RWE Innogy wanted to replace 12 existing structures near the southern boundary of the Lake District national park with six much larger ones.
But South Lakeland District Council rejected the bid.
RWE said the existing turbines are coming to the end of their working life. It proposed to ‘repower’ the Kirkby Moor site with half a dozen 115m-high turbines, more than 2½ times the height of the old ones.
The Friends of the Lake District said: “While recognising the importance of renewable energy development in providing clean energy sources, membership charity Friends of the Lake District believes that this proposal would have had a significant detrimental impact on the landscape and, in particular, the setting of the Lake District national park.”
The site lies south-east of Broughton in Furness, just outside the national park boundary.
Laura Fiske, planning officer at Friends of the Lake District, said: “Six 115m-tall turbines would have been inappropriate and intrusive in this location and massively out of scale with their surroundings, flashing over a skyline from more distant viewpoints.
“The development threatened to impact on some of our most iconic views including many Lake District peaks such as the Old Man of Coniston, Black Combe and Kentmere as well as views from Coniston Water and Kirkstone Pass.
“We are very grateful for the support offered by the local community in dealing with this application and would like to extend our thanks to them.”
RWE said almost 800 people from across South Lakeland and visitors to the area wrote to the council in support of the plans to repower Kirkby Moor windfarm.
It said plans would involve removing the 12 existing turbines and replacing them with six more modern, productive turbines. RWE Innogy UK’s said its renewable developer Chris Gainey and his team spent three months talking to people from across South Lakeland to find out what they think about the plans for wind farm.
Speaking before the decision, Mr Gainey said: “I am really enthused having talked to people about our plans to repower Kirkby Moor. We have seen first-hand that there is a high level of support which reflects the findings of the Government’s surveys on the attitudes of the public which found that 68 per cent of the public support onshore wind with only 10 per cent against.
“Local residents and tourists alike understand the environmental and economic benefits the wind farm would bring to the area.”

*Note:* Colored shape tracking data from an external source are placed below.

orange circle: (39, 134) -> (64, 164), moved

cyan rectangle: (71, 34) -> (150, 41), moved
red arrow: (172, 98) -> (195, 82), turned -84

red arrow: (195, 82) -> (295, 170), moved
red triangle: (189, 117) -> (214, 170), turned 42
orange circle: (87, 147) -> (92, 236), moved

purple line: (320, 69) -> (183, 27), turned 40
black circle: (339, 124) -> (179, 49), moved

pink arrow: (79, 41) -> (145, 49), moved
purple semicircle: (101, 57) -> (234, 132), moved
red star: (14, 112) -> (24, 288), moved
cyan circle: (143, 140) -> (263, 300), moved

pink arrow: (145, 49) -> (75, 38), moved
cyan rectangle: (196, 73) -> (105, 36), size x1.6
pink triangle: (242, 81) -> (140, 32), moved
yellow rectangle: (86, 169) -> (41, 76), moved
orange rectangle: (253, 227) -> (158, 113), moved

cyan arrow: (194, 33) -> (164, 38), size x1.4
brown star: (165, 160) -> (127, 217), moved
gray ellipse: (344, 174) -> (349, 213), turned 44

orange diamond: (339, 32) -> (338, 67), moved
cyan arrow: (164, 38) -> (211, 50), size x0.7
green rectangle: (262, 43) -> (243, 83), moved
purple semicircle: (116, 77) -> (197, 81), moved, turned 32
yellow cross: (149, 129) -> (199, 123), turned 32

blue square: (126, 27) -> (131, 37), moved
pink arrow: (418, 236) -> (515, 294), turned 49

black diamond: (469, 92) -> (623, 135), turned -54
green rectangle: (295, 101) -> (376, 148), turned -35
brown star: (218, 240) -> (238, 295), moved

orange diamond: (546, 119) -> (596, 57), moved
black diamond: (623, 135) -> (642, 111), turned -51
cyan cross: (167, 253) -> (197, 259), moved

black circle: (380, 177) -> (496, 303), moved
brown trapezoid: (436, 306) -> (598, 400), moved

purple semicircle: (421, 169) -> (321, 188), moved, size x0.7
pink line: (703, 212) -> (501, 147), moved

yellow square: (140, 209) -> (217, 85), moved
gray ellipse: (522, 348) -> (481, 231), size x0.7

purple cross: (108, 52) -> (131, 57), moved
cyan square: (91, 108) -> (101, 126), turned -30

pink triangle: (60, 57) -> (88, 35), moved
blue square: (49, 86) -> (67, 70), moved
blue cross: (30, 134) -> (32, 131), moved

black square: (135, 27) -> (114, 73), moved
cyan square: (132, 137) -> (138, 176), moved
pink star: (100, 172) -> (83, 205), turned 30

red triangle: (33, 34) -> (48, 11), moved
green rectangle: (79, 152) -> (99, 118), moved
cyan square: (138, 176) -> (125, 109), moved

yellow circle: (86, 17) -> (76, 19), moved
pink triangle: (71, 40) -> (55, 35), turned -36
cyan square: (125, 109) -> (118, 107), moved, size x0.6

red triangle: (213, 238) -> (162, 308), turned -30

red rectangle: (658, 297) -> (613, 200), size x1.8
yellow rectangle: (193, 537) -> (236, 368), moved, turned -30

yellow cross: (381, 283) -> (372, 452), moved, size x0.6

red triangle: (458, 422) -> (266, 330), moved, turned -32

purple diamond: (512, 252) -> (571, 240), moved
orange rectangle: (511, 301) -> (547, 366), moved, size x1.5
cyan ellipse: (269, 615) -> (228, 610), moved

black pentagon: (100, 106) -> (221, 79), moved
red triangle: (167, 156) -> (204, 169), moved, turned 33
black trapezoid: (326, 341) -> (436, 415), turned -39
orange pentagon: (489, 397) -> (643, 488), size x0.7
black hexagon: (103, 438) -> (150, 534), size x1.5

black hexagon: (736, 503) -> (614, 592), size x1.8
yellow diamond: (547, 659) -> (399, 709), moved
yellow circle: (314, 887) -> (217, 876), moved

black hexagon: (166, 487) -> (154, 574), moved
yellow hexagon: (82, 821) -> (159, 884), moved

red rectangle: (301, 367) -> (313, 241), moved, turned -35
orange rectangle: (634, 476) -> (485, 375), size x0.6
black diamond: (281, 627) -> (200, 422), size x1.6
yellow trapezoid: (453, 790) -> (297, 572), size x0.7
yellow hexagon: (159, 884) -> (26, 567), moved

RWE said the site is believed to be one of the best locations for a wind farm in the UK.
Friends of the Lake District said the charity’s views were supported by other organisations and community groups at the committee meeting. The application prompted objections from Cumbria County Council and the Lake District National Park Authority as well as the Ministry of Defence.
Friends of the Lake District submitted an objection to the application in May of this year highlighting its areas of concern. It said the proposal would result in unacceptable visual harm to the landscape due to the magnitude of change of the turbine size compared to the existing turbines on Kirkby Moor.
The development would have a significant adverse impact upon local landscape character including on the setting of the Lake District national park, it said, not least by reason of the cumulative impact from nearby planned wind turbines, those already built and others under construction, along with the proposed route of the National Grid North West Coast Connections pylons.
The charity said the visual impact arising from the development in such close proximity would result in significant harm to the landscape of the national park. It added that the proposal would affect nature conservation interests of the site of special scientific interest and on recreational activities on Kirkby Moor and into the Lake District national park including quiet contemplative opportunities on nearby fells and Coniston Water and locally cherished viewpoints including The Hoad and Birkrigg Common.
The Friends added that the existing windfarm on Kirkby Moor is due for decommissioning in 2018 and the removal of the 12 existing turbines will result in a net benefit for the landscape of Kirkby Moor and the Lake District national park.